We also downplay the evil in our world when we treat it merely as a lesson. Learn from the foolishness of Job’s friends and the foolishness of Jesus’s disciples (John 9:2). God’s word gives us glimpses of insights about his broad purposes, but we should not speculate much about God’s specific reasons for intending a particular instance of suffering after the fact.
The surest indication that you have succumbed to either of these two temptations is fatalism — you give up. If we have limited God (our first temptation), then we have no reason to call on him. If we’ve downplayed the evil circumstances (our second temptation), we try to solve the problem ourselves, but the magnitude of the problem leads to burnout, then surrender.

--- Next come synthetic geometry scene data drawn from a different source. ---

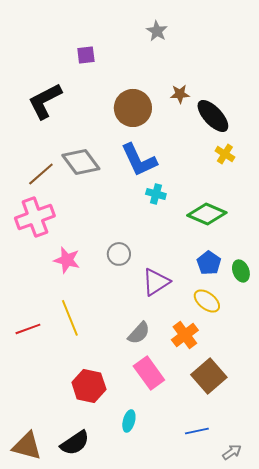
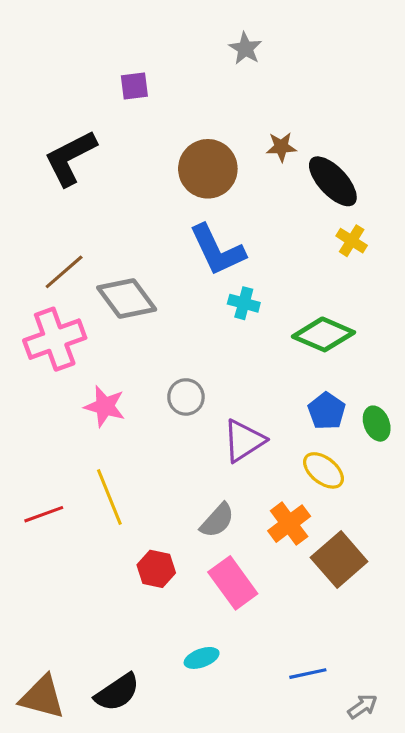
gray diamond: (81, 162) -> (127, 299), moved
brown square: (209, 376) -> (339, 559), moved
red hexagon: (89, 386) -> (156, 569), moved, size x0.7
cyan ellipse: (129, 421) -> (202, 658), turned 55

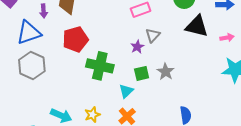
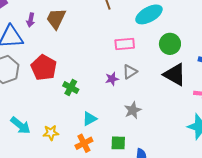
red pentagon: (75, 39) -> (44, 68), moved, turned 30
green cross: (100, 66) -> (71, 88), size x0.6
green square: (142, 73) -> (118, 143), moved

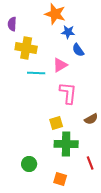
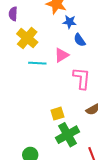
yellow cross: (26, 48) -> (27, 38), turned 30
pink L-shape: (68, 93) -> (82, 78), moved
green cross: (66, 144) -> (67, 135), turned -30

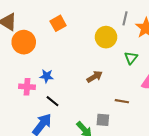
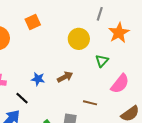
gray line: (125, 18) -> (100, 14), moved
blue star: (47, 76) -> (38, 79), moved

True evil — the sin in each of us — is far too great a problem to be solved by natural means. It calls for a supernatural rescue.
Path of Lament
Instead of giving up, believers ought to walk the path of lament. The Bible shows us many examples of what that looks like. Consider three.
First, pray God’s promises back to him (like Psalm 94:14–15). By definition, believers have high expectations of God. And why do we have high expectations of him? Because he has given us lavish promises. When we pray his promises back to him, it is not complaining. God is who he says he is, and he does what he says he will do. When we call upon our God to keep his promises, we praise his loving and active excellencies.

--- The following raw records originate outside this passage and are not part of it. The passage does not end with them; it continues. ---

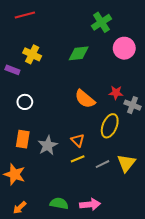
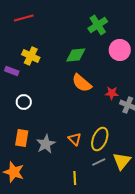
orange semicircle: (85, 99) -> (82, 83), moved
yellow ellipse: (110, 126) -> (100, 139), moved
yellow line: (78, 159) -> (75, 178), moved, turned -72

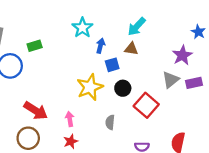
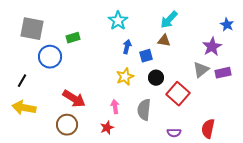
blue arrow: (100, 46) -> (127, 47), moved
yellow star: (90, 87) -> (125, 77), size x0.7
pink arrow: (70, 119) -> (115, 107), moved
gray semicircle: (110, 122) -> (144, 110), size x1.5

Second, confess the mystery (like Job 42:1–6). For example, God is a loving and good Father and we are his beloved children. And yet his discipline of us does not feel pleasant, but painful (Hebrews 12:11). How can this be, that our loving Father’s interaction with us hurts?
God has his own perspective. And that perspective is a divine perspective — eternal and omniscient. Our perspective is necessarily far more limited. Not only are we limited to our own two eyes, but we also have further limitations from the damage of our sin. So it ought not surprise us that many of the greatest realities in this universe are mysterious to us, little as we are. And God loves us enough to remind us of just how little we can see now.
Third, wrestle hard with your hardships (like Psalm 88:10–14). Because Christians believe God’s word and trust God’s promises, we can ask God some painfully raw questions. These questions of lament can take the form of mourning (Psalm 137), complaint (Psalm 142), and even protest (Habakkuk 1).
This is not humanistic therapy that views being angry at God as a good thing. Because only God is gloriously omniscient, only he can answer our “why” questions. Because only God is gloriously omnipotent, only he can answer our pleas for deliverance. Lament is God’s people desperately crying in faith to their Lord until God shows himself to be the faithful one he has promised to be.
Lament acknowledges that Jesus was right when he said, “In the world you will have tribulation.” And then lament fills us with Christ’s hope: “Take heart,” he said, “I have overcome the world” (John 16:33).